Aquí llegó otro personaje.

—¿Vd. es el que viene de California?

Entónces el interrogado viajero les dijo:

—Esperen vdes. un momento.

Entró en su cuarto y volvió despues de un rato con un cuarto de papel blanco pegado en el sombrero. El papel decia: "Vengo de California, donde fuí á recoger un dinerito, etc., etc."

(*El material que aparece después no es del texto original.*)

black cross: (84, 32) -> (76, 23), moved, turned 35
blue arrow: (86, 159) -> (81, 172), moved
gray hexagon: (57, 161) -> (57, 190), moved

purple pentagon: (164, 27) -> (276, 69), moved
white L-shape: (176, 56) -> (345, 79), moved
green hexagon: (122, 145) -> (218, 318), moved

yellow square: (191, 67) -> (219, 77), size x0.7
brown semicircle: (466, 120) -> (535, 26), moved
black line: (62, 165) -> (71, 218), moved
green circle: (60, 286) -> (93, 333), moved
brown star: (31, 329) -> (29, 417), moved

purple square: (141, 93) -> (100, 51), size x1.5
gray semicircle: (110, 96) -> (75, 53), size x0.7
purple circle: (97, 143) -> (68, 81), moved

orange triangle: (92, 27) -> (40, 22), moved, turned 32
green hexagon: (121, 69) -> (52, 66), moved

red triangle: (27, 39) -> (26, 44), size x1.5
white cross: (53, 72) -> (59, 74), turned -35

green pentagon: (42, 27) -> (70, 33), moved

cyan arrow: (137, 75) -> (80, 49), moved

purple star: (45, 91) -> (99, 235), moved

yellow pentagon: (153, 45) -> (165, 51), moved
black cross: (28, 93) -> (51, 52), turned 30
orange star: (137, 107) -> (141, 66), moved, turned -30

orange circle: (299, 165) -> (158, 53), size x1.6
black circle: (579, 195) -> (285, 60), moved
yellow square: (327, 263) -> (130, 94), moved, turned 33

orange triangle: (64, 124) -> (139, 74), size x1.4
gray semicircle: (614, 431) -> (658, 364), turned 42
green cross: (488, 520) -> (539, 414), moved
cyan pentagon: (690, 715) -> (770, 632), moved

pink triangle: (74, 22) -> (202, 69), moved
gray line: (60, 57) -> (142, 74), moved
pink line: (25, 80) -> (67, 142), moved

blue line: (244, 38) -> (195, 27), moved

Fija su noticia en su sombrero como en un poste; se puso á leer su periódico, dejando que yentes y vinientes se fijaran en lo que decia el papel de su sombrero, sin dársele un ardite de lo que dijeran los lectores celebrando la ocurrencia.

—Pues ahora, dijo otro compañero de viaje, contaré á vdes. un rasgo de un yankee expedito, que merece figurar en esa coleccion.

Me encontraba en una barbería del Kentuky, cuando llenando la pieza, hundiendo el suelo y haciendo gemir el asiento que ocupó, se me puso al frente un personaje que era un cetáceo de carne humana, con un envoltorio estupendo bajo el brazo, envuelto en esas sábanas impresas que son sus periódicos.